-------- Records for the exercise

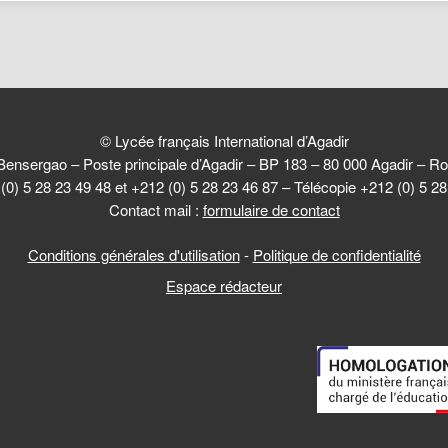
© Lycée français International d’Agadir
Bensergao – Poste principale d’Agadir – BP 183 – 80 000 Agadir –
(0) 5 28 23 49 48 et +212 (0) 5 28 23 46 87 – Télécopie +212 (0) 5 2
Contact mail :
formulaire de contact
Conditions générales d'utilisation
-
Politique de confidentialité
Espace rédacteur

----------------
-------- Records for the exercise

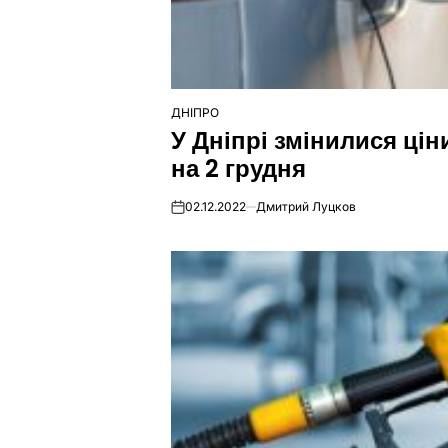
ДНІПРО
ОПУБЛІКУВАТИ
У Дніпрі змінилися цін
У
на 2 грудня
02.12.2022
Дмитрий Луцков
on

----------------

Return word for word the lines above from the line with "français International d’Agadir" to the line with "Espace rédacteur", including both and leaving out all others.

## Response to the exercise
© Lycée français International d’Agadir
Bensergao – Poste principale d’Agadir – BP 183 – 80 000 Agadir –
(0) 5 28 23 49 48 et +212 (0) 5 28 23 46 87 – Télécopie +212 (0) 5 2
Contact mail :
formulaire de contact
Conditions générales d'utilisation
-
Politique de confidentialité
Espace rédacteur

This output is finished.